Marc Allera, chief executive of EE said the report highlights that "more needs to be done" but felt that EE's 4G network provides "unrivalled coverage".

He said in September, EE was named number one overall network in Scotland by another independent testing company RootMetrics, "with a clean sweep across reliability, speed, data, calls and texts".

On June 12, the Scottish Government said a plan to increase and improve mobile coverage in Scotland had been agreed with mobile operators in a move that attempted to increase commercial investment in 4G mobile in Scotland.

While primary responsibility over mobile coverage lies with the UK government, the Scottish government said it had used its own powers to "take forward a series of actions, with tangible steps alongside public sector partners to support its ambition".

The Herald:

These ranged from interventions such as business rates relief for operators through to more direct interventions, such as investing in the construction of new or enhanced infrastructure.

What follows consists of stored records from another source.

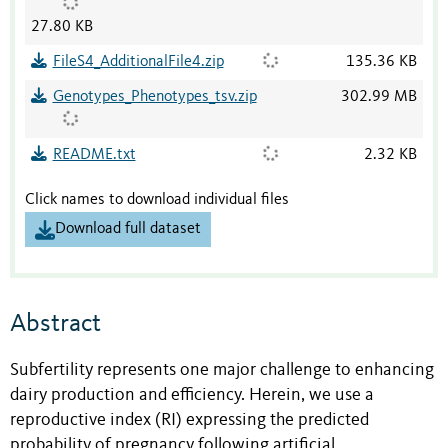
27.80 KB
FileS4_AdditionalFile4.zip
135.36 KB
Genotypes_Phenotypes_tsv.zip
302.99 MB
README.txt
2.32 KB
Click names to download individual files
Download full dataset
Abstract
Subfertility represents one major challenge to enhancing
dairy production and efficiency. Herein, we use a
reproductive index (RI) expressing the predicted
probability of pregnancy following artificial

The proposals were welcomed by the major mobile operators, who said it would help overcome some of the challenges of extending networks into the most remote rural areas.

A report published two years ago concluded that Scotland had the worst mobile coverage in the UK on average, with more than a quarter of the country lacking adequate coverage.

NFU Scotland has been lobbying the government for a number of years to ensure all regions have adequate coverage.

A Three spokesman said: "We are continuing to roll out our 4G SuperVoice service in Scotland which will improve voice and data coverage for Scottish consumers."

Vodafone said that with a £2 billion investment in their network and services since 2014, and an equivalent amount expected over the next three yeras, their customers across the country were experiencing a "significantly improving and stronger network every day".

The Scottish Government said that they agree mobile operators need to do more to expand 4G coverage which is why they are working closely with them to achieve that.

A Scottish Government spokesman said: “Despite mobile connectivity being a reserved issue, we are not waiting for the UK Government but getting on with addressing this key issue ourselves.

“This year, we worked with mobile providers to produce the only Mobile Action Plan in the UK. 

"The plan contains a range of actions aimed at reducing the costs of rolling out mobile infrastructure. These include the trialling of business rates relief on new masts in non-commercial areas and we are also currently consulting on changing permitted development rights."